Statistics for Business
🟢 Lite — Quick Review (1h–1d)
Rapid summary for last-minute revision before your exam.
Statistics for Business — Key Facts for Sri Lanka A/L Examination
Measures of Central Tendency:
| Measure | Formula | Best Use |
|---|---|---|
| Mean | Sum of values / n | Symmetric data, no outliers |
| Median | Middle value (after sorting) | Skewed data, ordinal data |
| Mode | Most frequent value | Categorical data, peak value |
Dispersion Measures:
| Measure | Formula | What it measures |
|---|---|---|
| Range | Max - Min | Simplest, ignores distribution |
| Variance | Σ(x-x̄)²/(n-1) | Average squared deviation |
| Standard Deviation | √Variance | Same unit as data |
| Coefficient of Variation | (SD/Mean)×100 | Relative variability |
⚡ A/L Exam Tip: When a Sri Lankan business question mentions “average,” always ask: mean, median, or mode?

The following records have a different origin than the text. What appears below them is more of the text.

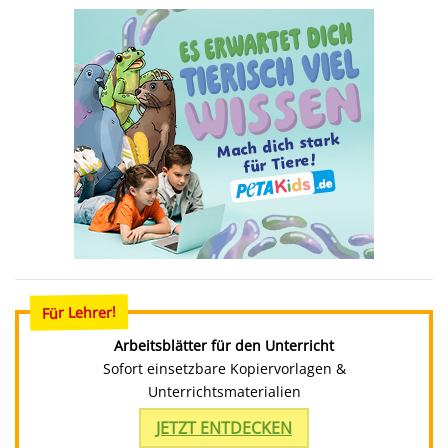
Für Lehrer!
Arbeitsblätter für den Unterricht
Sofort einsetzbare Kopiervorlagen &
Unterrichtsmaterialien
JETZT ENTDECKEN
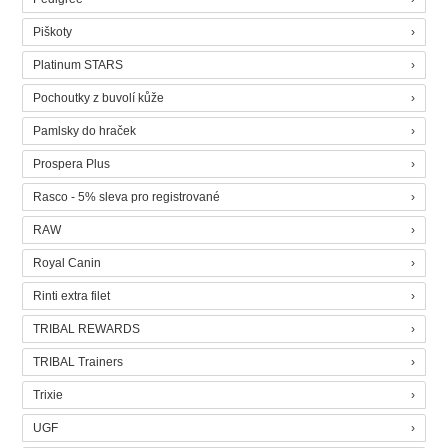
Piškoty
Platinum STARS
Pochoutky z buvolí kůže
Pamlsky do hraček
Prospera Plus
Rasco - 5% sleva pro registrované
RAW
Royal Canin
Rinti extra filet
TRIBAL REWARDS
TRIBAL Trainers
Trixie
UGF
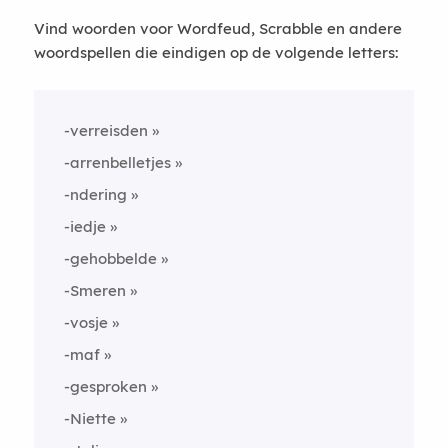
Vind woorden voor Wordfeud, Scrabble en andere
woordspellen die eindigen op de volgende letters:
-verreisden
-arrenbelletjes
-ndering
-iedje
-gehobbelde
-Smeren
-vosje
-maf
-gesproken
-Niette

They can give very different answers with skewed data!
🟡 Standard — Regular Study (2d–2mo)
Standard content for students with a few days to months.
Statistics for Business — Detailed Study Guide
Data Classification and Presentation
Types of Data:
| Classification | Type | Example |
|---|---|---|
| By source | Primary | Survey results from Sri Lankan consumers |
| By source | Secondary | Census data, past exam results |
| By nature | Quantitative | Monthly sales in Rs. |
| By nature | Qualitative | Product type (textile, food) |
| By time | Time series | Tea export prices 2020-2024 |
| By time | Cross-sectional | Sales of different shops on one day |
Classifying Raw Data:
Raw Data: Randomly recorded observations
Frequency Distribution: Summary table showing frequencies
Steps:
1. Find range = Maximum - Minimum
2. Decide number of classes (usually 5-15)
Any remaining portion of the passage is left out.